_WHAT THIS TASK INVOLVES:_ Find the lines holding the string "target" in the data, then copy all of them.
(DATA EXTRACTS begins)
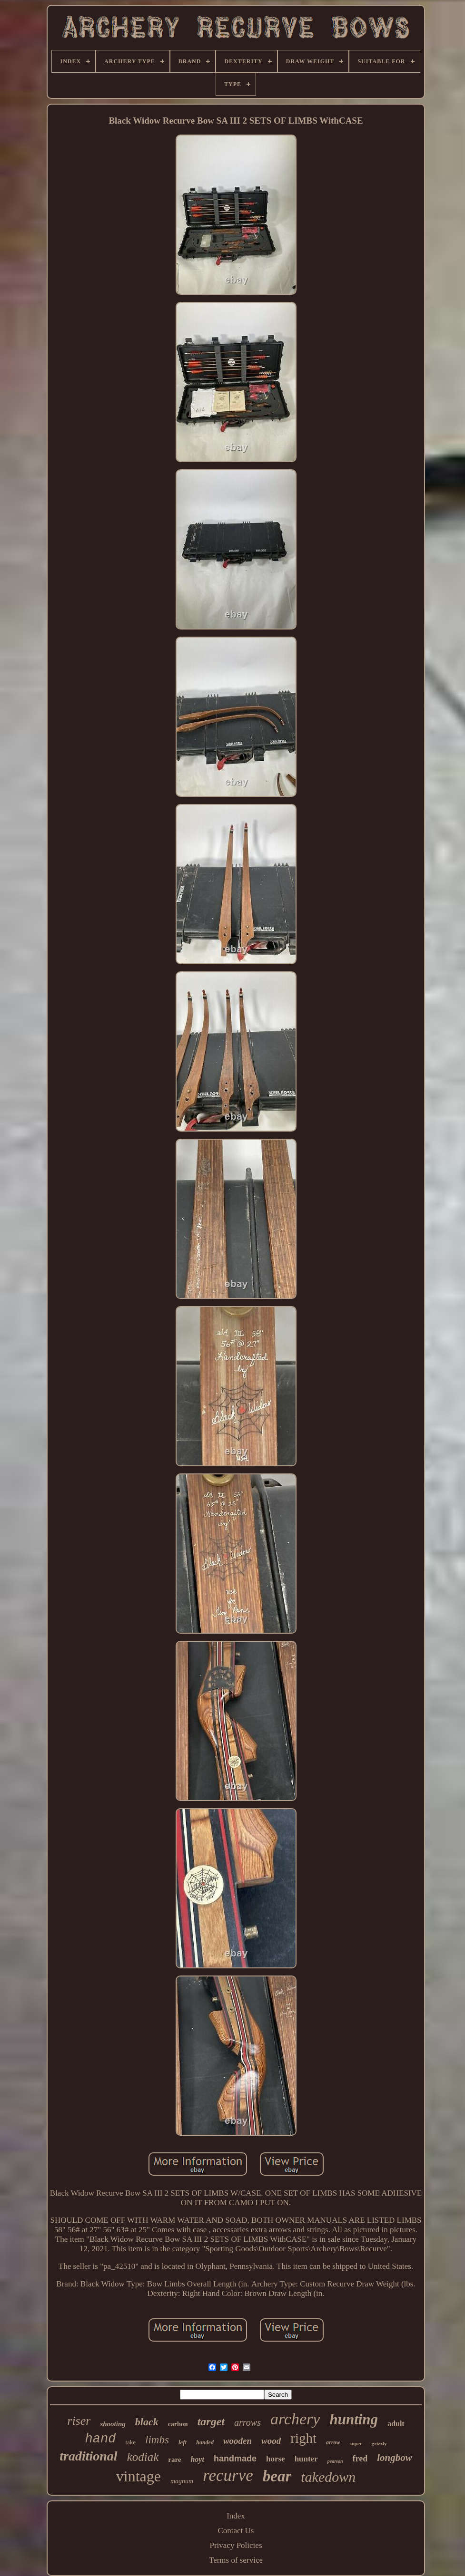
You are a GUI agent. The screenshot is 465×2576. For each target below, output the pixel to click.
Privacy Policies (235, 2545)
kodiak (143, 2456)
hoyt (197, 2459)
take (130, 2442)
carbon (178, 2424)
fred (360, 2458)
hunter (306, 2458)
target (211, 2421)
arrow (333, 2442)
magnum (181, 2481)
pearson (335, 2461)
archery (295, 2419)
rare (174, 2459)
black (146, 2422)
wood (271, 2441)
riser (78, 2421)
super (355, 2443)
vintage (138, 2476)
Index (236, 2515)
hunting (353, 2419)
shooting (112, 2424)
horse (275, 2458)
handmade (235, 2458)
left (182, 2442)
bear (277, 2476)
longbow (394, 2457)
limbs (157, 2440)
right (303, 2438)
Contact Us (236, 2530)
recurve (228, 2475)
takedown (328, 2477)
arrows (247, 2422)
(DATA EXTRACTS ends)
_PROBLEM SOLUTION:_
You are a GUI agent. The screenshot is 465×2576. For each target below, output the pixel to click.
target (211, 2421)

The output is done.